Most regions of Uganda, apart from the dry area in the north, have an annual rainfall of between 1,000mm and 2,000mm. There is heavy rain between March and May and between October and November, when road travel can become difficult in parts of the country. The best time for trekking is during the dry seasons, between January and February and June to September. Wildlife viewing is best at the end of the dry seasons, when game is more concentrated around water sources.
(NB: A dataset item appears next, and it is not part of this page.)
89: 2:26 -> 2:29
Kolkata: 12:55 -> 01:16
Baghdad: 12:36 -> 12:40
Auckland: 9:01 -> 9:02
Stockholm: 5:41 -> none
Clothing and Dress Recommendations
Lightweight clothes with a warm cover-up for the evenings are advised. Take a pair of good walking shoes or boots for forest trekking, and long-sleeved tops to protect against mosquitoes. If you’re planning to go to mountainous areas, be sure to take warm clothing, as temperatures drop substantially. White clothes won’t stay white for long with Uganda’s red dust roads, so go for darker colours. Travellers can also pick up bargains at second-hand clothes markets in Kampala, Jinja and Fort Portal, which sell trousers, boots and fleeces.
There are internet cafés in most large towns. Access in smaller towns and rural areas is limited.
Electricity and Plug Standards
Electrical sockets (outlets) in Uganda are the "Type G " British BS-1363 type. If your appliance's plug doesn't match the shape of these sockets, you will need a travel plug adapter in order to plug in. Travel plug adapters simply change the shape of your appliance's plug to match whatever type of socket you need to plug into.
Electrical sockets (outlets) in Uganda usually supply electricity at between 220 and 240 volts AC. If you're plugging in an appliance that was built for 220-240 volt electrical input, or an appliance that is compatible with multiple voltages, then an adapter is all you need.
But travel plug adapters do not change the voltage, so the electricity coming through the adapter will still be the same 220-240 volts the socket is supplying. North American sockets supply electricity at between 110 and 120 volts, far lower than in most of the rest of the world. Consequently, North American appliances are generally built for 110-120 volts.